This happens because the divide for both Vector types was implemented as a multiply by (1/x) to avoid unnecessary divides. In contemporary times vector instructions mean that this is probably counterproductive.
The Vector3 variant is marked as inline so thanks to fast-math the optimizer manages to undo the mistake, but the Vector2 variant is not marked as inline, so fast-math can’t reach across the function boundary and you’re still left with an imprecise result.
To answer the question: The code has always been the same but the behavior probably changed at some point thanks to the optimizer interpreting things differently.
This is so very interesting! Thank you for looking into this!
I don’t know what the process is for submitting a change in the Roblox source code, is this something that seems like it’s worth fixing, or should I accept the behavior and move on?
It’s worth fixing (in that it’s indicative of optimization failures), however you should also probably move on for now, because it’s a problem in the low level Vector2 type used throughout the engine so it won’t be possible to just throw in a simple fix for it.

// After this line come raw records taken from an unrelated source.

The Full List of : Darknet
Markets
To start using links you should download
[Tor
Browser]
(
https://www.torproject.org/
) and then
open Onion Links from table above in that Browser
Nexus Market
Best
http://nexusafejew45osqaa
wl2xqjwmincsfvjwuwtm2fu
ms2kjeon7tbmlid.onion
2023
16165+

Some due-diligence that changing it doesn’t break anything will be required.
BTW, note that we don’t implement fast-math. Breaking IEEE math is bad when you’re supporting multiple platforms and need consistent semantics. Imagine if we tried to support server-authoritative replay when clients and servers always disagreed about how floats work…
Oh ok, this is very interesting. Yeah this makes sense, and I agree that we should want repeatable and consistent math.

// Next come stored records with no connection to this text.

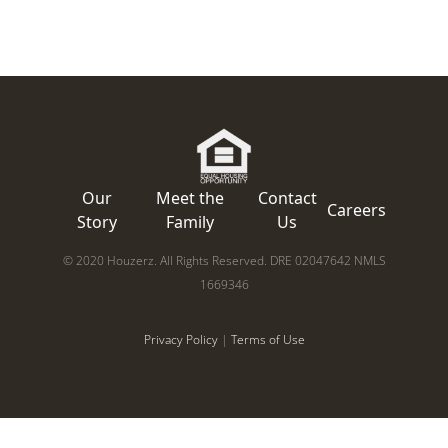
Our
Meet the
Contact
Careers
Story
Family
Us
© 2020 Houzerz. All Rights Reserved. DRE 02047642 NMLS
1669346
Privacy Policy
|
Terms of Use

Tangentially, I have implemented server authoritative physics, animation, etc, for a game we’ve been working on, and, unfortunately, servers and clients always disagree about how subnormal floats work.
Slightly off-topic, but is there a reason Vector2 doesn’t use the native vector type? Is there just not a net performance gain or is it something technical?

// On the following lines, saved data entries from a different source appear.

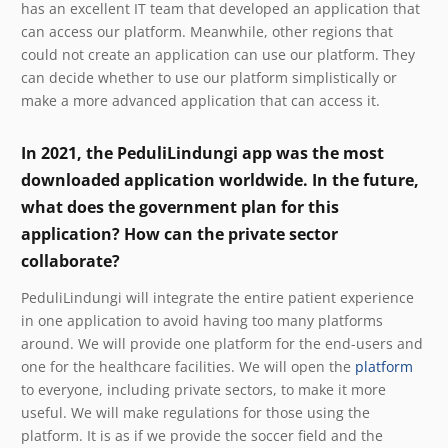
has an excellent IT team that developed an application that
can access our platform. Meanwhile, other regions that
could not create an application can use our platform. They
can decide whether to use our platform simplistically or
make a more advanced application that can access it.
In 2021, the PeduliLindungi app was the most
downloaded application worldwide. In the future,
what does the government plan for this
application? How can the private sector
collaborate?
PeduliLindungi will integrate the entire patient experience
in one application to avoid having too many platforms
around. We will provide one platform for the end-users and
one for the healthcare facilities. We will open the
platform
to everyone, including private sectors, to make it more
useful. We will make regulations for those using the
platform. It is as if we provide the soccer field and the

Yeah, the Physics system is messing up flush-to-zero mode because of a threading problem. Agreed, it’s a big predictability hazard.
It’s inconsistent even on the same machine because flush-to-zero happens on a per-thread basis - Physics will run on some thread and set the FTZ mode, your script runs on that thread and gets flush to zero behavior, and then your script switches to a different thread the next frame and now the behavior is different.
We’ll fix this, probably by just forcing flush-to-zero everywhere.
Sorry for slightly off-topic but.
I am deeply interested how the Roblox engine works on the system-level.
I’ve been learning/learned languages like C++ and Rust and it’s always small and simple details like this in how software is written that just boggles my mind.
The crazy things that programmers sometimes do to get a few extra CPU cycles/instructions out of a program is wild.
May I ask, will there eventually be a staff post or place where we can ask questions or explore these things?
The answer to that one would be “not on Roblox”. Details of the C++ implementation of the engine are usually a bit out of scope of the discussion here.
At least not directly… there is a fair bit of popular open source community tooling for Roblox written in lower level languages (as I’m sure you’re aware), so that can be one place to satisfy your curiosity.